Bernie’s Sign, Bellville

Sign advertising various food items including boiled peanuts, Bernie burgers, ground chuck priced at 3.99, a Zebco 33 rod-line for 19.99, and fresh veggies like squash and beans.

If you know Bellville, you know Bernie’s. It’s a genuine old-school grocery store with no pretense. Where else can you get a fishing pole with your fresh ground chuck?

Seaboard Air Line Depot, 1890s, Bellville

Historic black and white photograph of a small wooden building labeled 'Southern Express Company' and 'Belleville,' with four people and a dog posing in front.
Vintage photograph, from a plaque on the Bellville Depot.

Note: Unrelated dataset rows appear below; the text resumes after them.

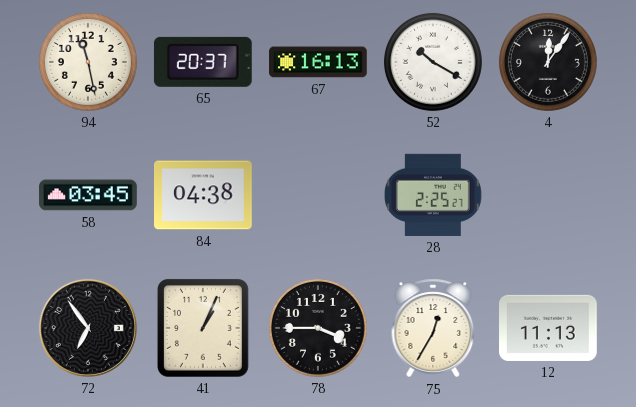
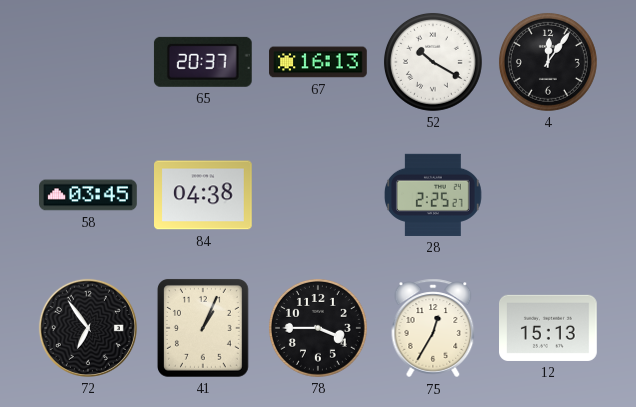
94: 11:28 -> none
12: 11:13 -> 15:13
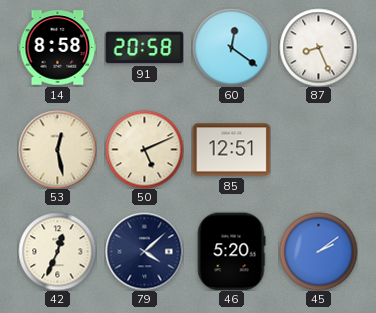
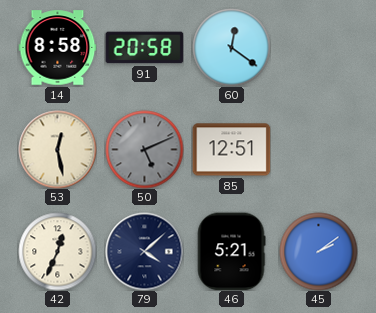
87: 8:26 -> none
50 dial: cream -> grey
46: 5:20 -> 5:21
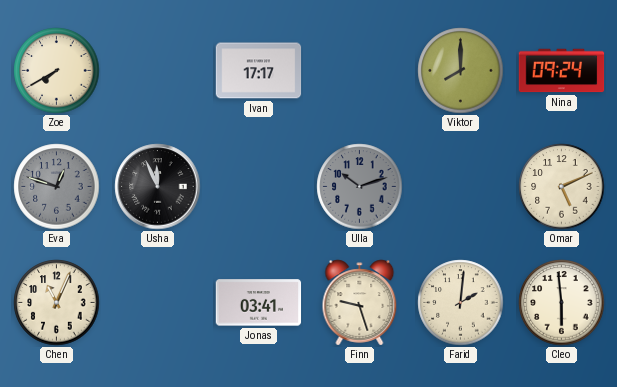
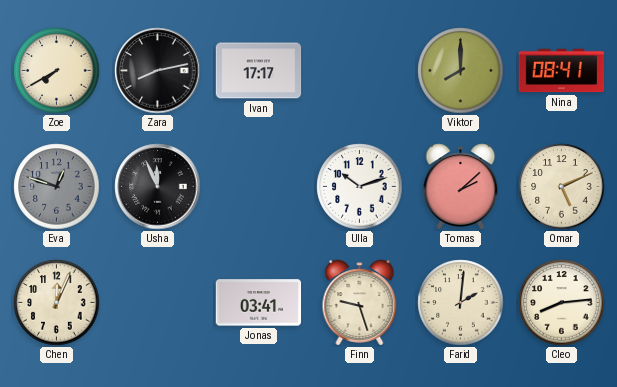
Zara: none -> 8:13
Nina: 09:24 -> 08:41
Ulla dial: grey -> white
Tomas: none -> 2:08
Chen: 11:04 -> 12:04
Cleo: 5:59 -> 8:14
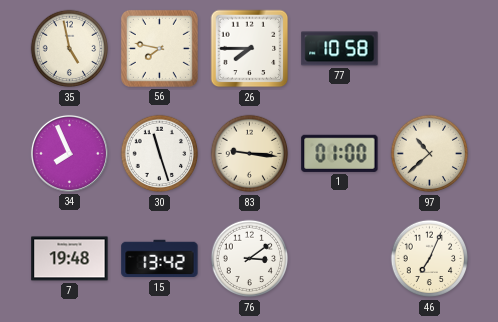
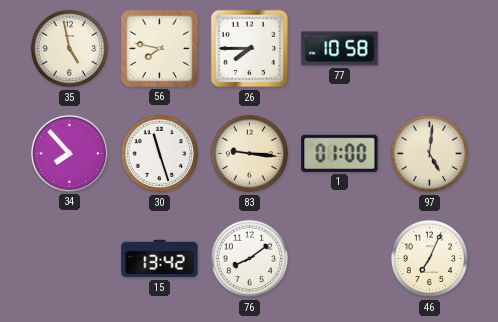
34: 7:56 -> 7:53
97: 10:38 -> 5:01
7: 19:48 -> none
76: 3:09 -> 8:09
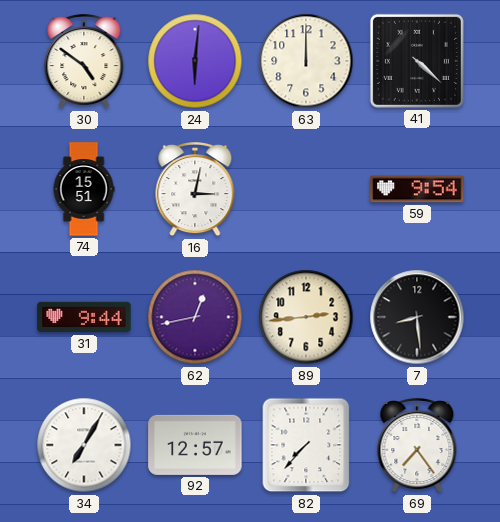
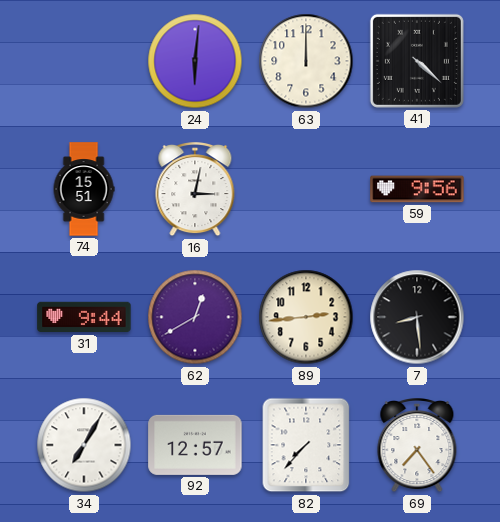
30: 4:51 -> none
59: 9:54 -> 9:56
62: 12:43 -> 12:40
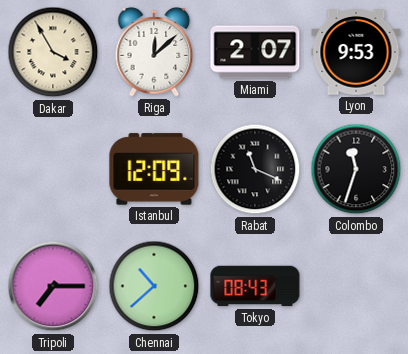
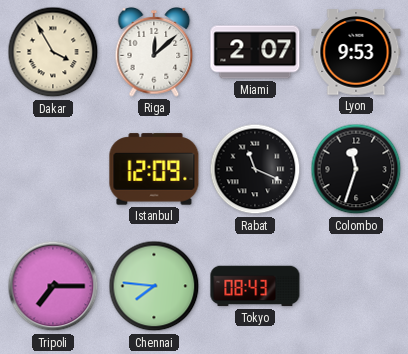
Chennai: 10:38 -> 7:46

Early 1900s. Public domain.

Constructed by the Savannah & Western Railway, this depot wasn’t used by that line for long. Thought to have been built in the early 1890s, it was leased around 1896 to the Georgia & Alabama Railway, which was consolidated into Seaboard Air Line in 1900. (Though the Belleville variation of the spelling is used on the depot sign, it is incorrect. The town was named for area pioneer Frances Bell Smith). The depot also housed an office of the Southern Express Company, a regional competitor with the larger Railway Express Agency.

Historic Seaboard Air Line depot in Bellville, Georgia, featuring a white exterior with green trim and signage.

Linda Hunt Purvis reminded us that Tom T. Hall wrote a song about the Bellville Depot.